### The input
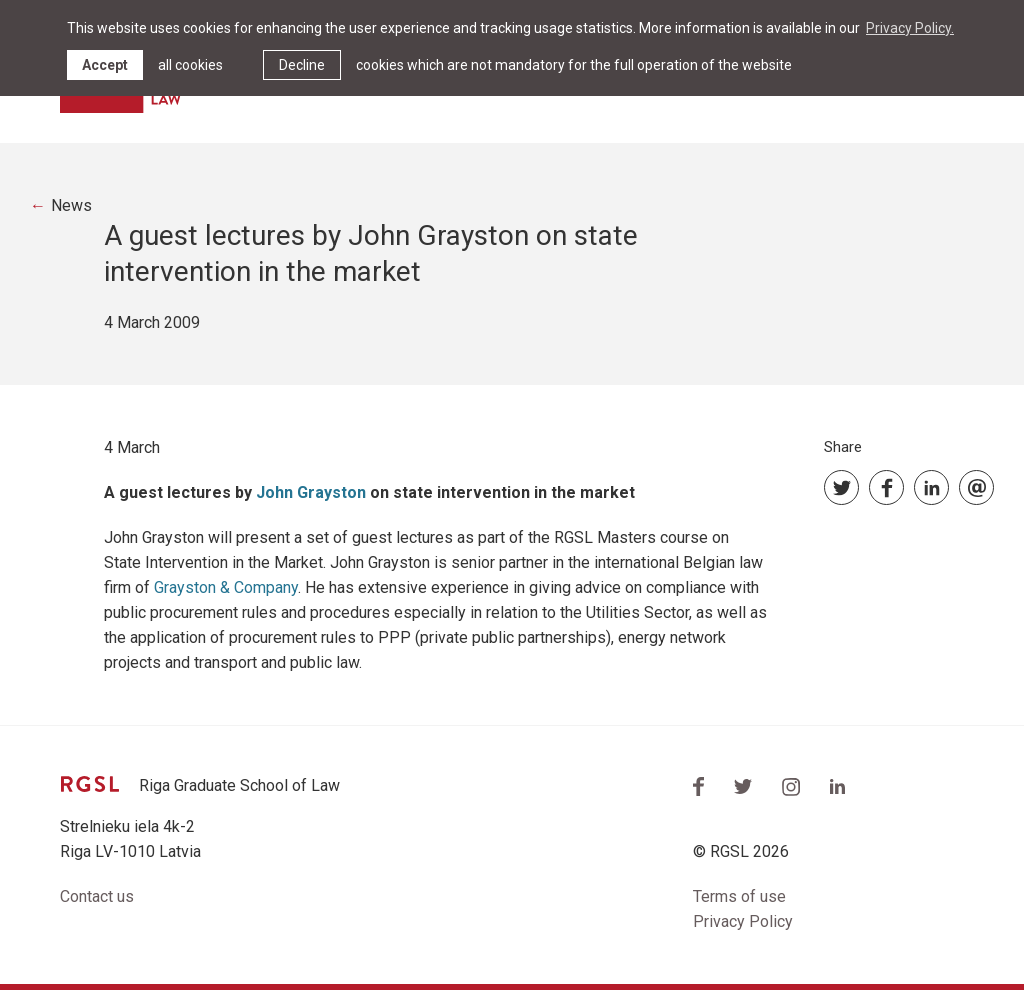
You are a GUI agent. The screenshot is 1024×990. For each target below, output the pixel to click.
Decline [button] (302, 65)
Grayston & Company (226, 587)
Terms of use (739, 896)
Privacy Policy (743, 921)
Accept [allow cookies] (105, 65)
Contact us (97, 896)
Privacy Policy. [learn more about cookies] (910, 28)
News (71, 205)
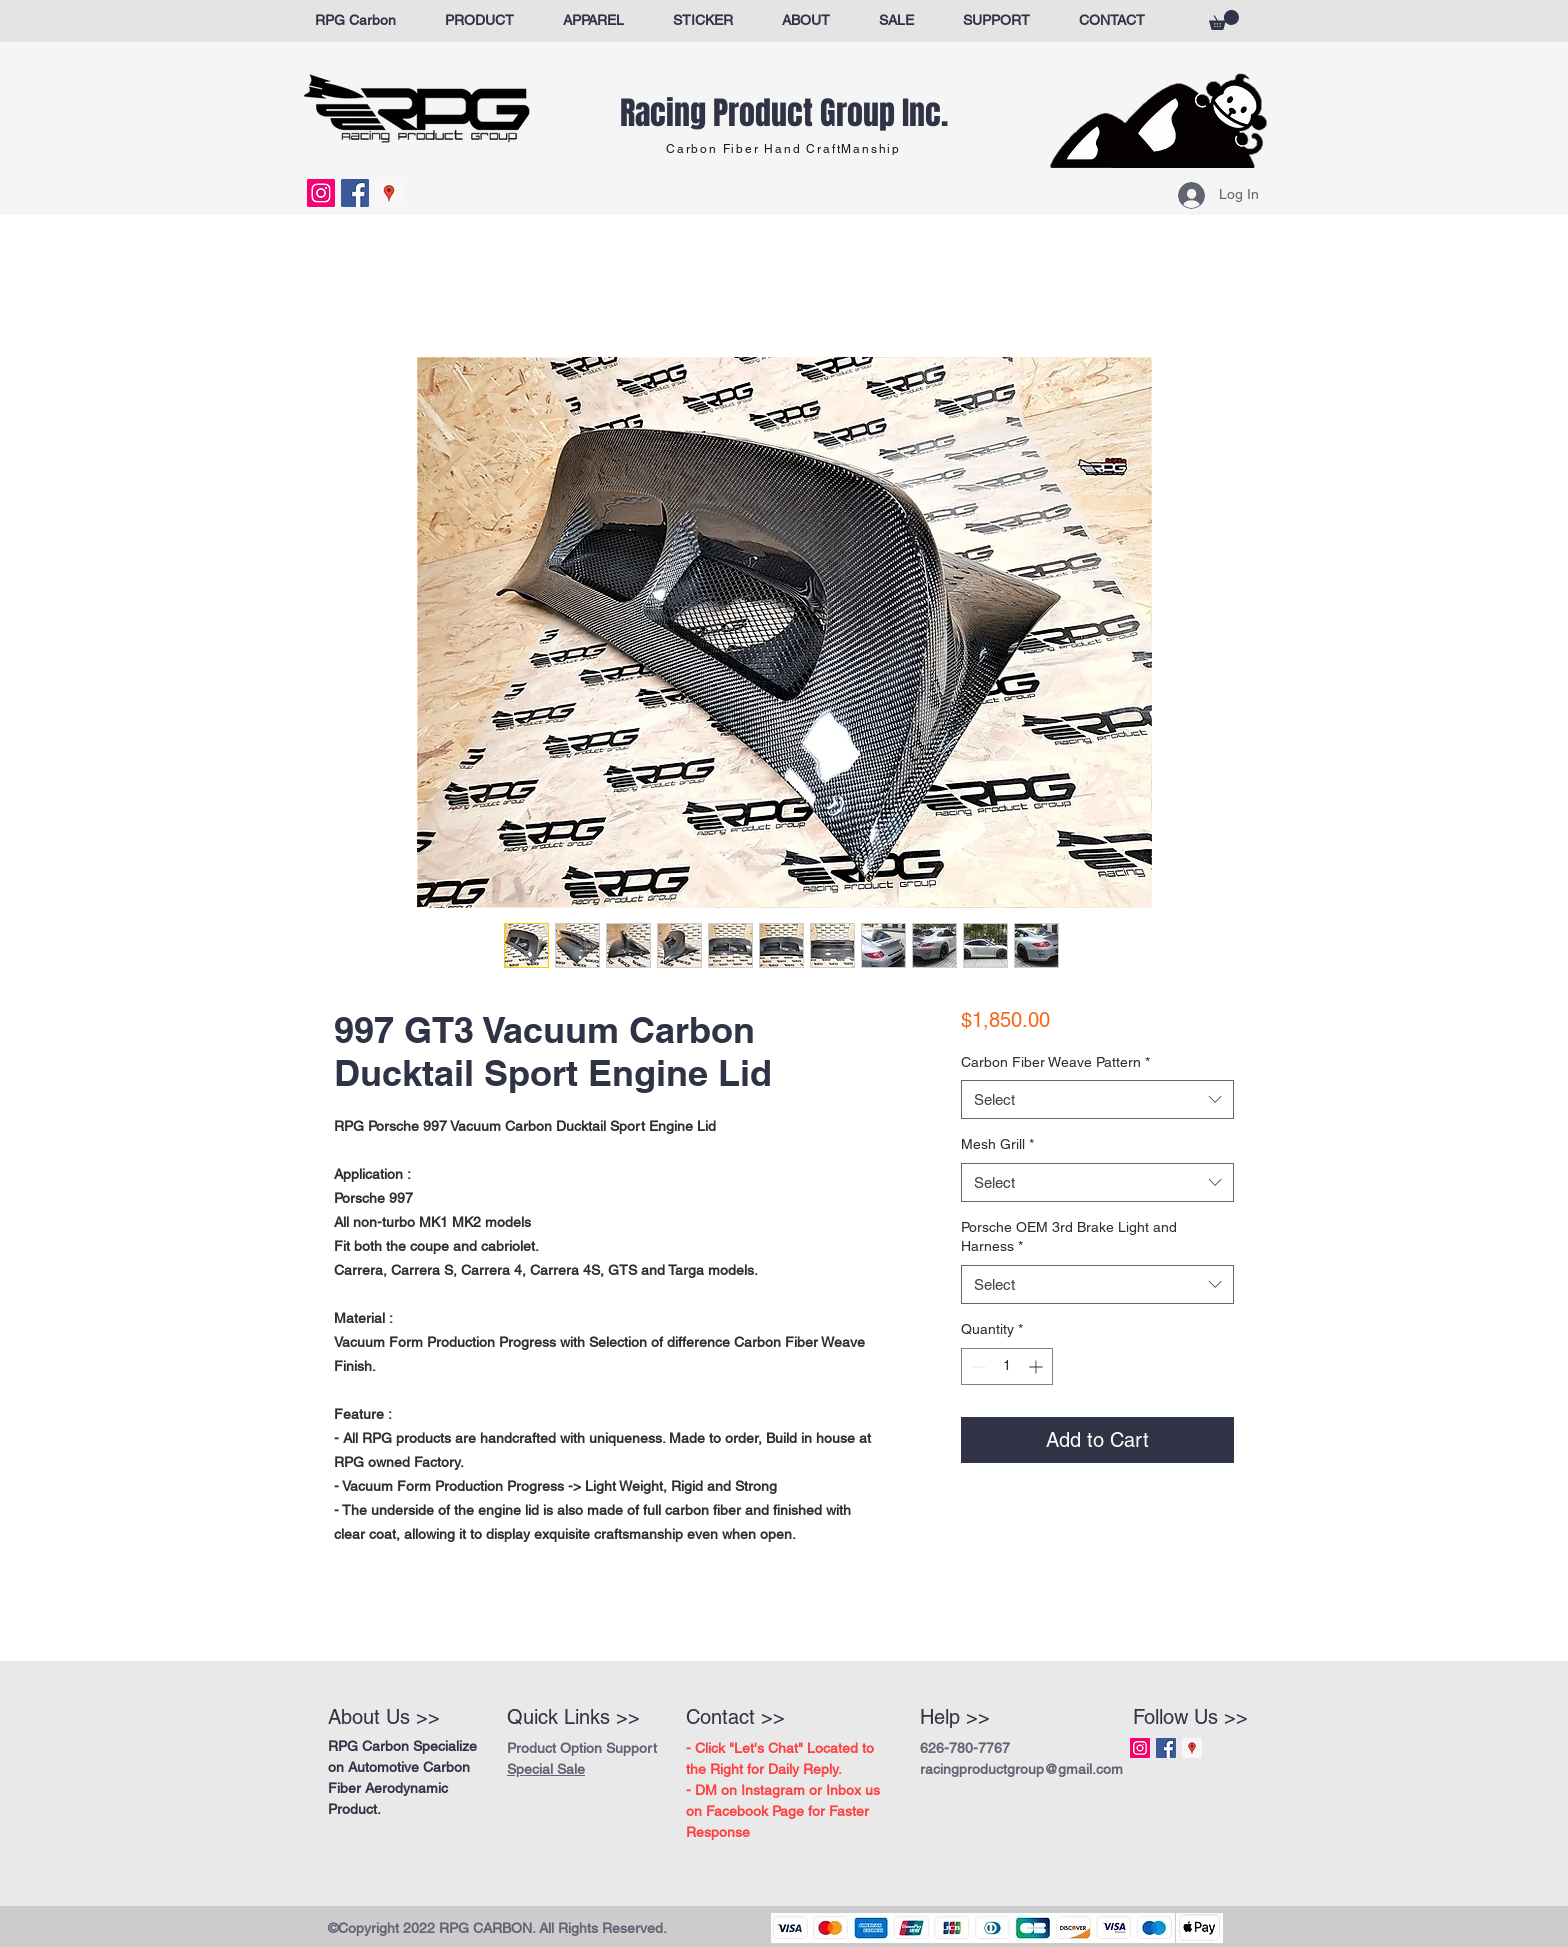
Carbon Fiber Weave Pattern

### What the task asks
Without the pictures, retype exactly the lines from the one that holds "Terms of use (739, 896)" to the last line of the data above, both of them included.

### Reply
Terms of use (739, 896)
Privacy Policy (743, 921)
Accept [allow cookies] (105, 65)
Contact us (97, 896)
Privacy Policy. [learn more about cookies] (910, 28)
News (71, 205)
Carbon Fiber Weave Pattern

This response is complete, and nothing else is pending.